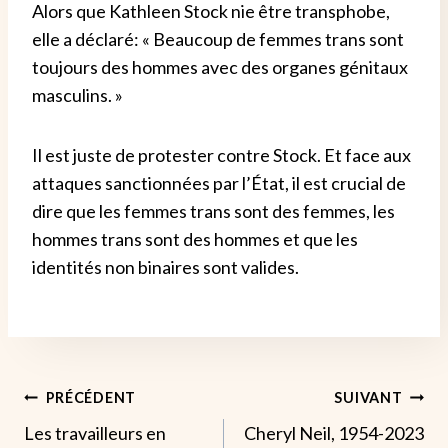
Alors que Kathleen Stock nie être transphobe,
elle a déclaré: « Beaucoup de femmes trans sont
toujours des hommes avec des organes génitaux
masculins. »
Il est juste de protester contre Stock. Et face aux
attaques sanctionnées par l’État, il est crucial de
dire que les femmes trans sont des femmes, les
hommes trans sont des hommes et que les
identités non binaires sont valides.
Navigation
PRÉCÉDENT
SUIVANT
Les travailleurs en
Cheryl Neil, 1954-2023
De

━━━━

> [EXERCISE BRIEF]: Every line above goes into your copy exactly; no images go in.

> [REPLY TO THE TASK]:
Alors que Kathleen Stock nie être transphobe,
elle a déclaré: « Beaucoup de femmes trans sont
toujours des hommes avec des organes génitaux
masculins. »
Il est juste de protester contre Stock. Et face aux
attaques sanctionnées par l’État, il est crucial de
dire que les femmes trans sont des femmes, les
hommes trans sont des hommes et que les
identités non binaires sont valides.
Navigation
PRÉCÉDENT
SUIVANT
Les travailleurs en
Cheryl Neil, 1954-2023
De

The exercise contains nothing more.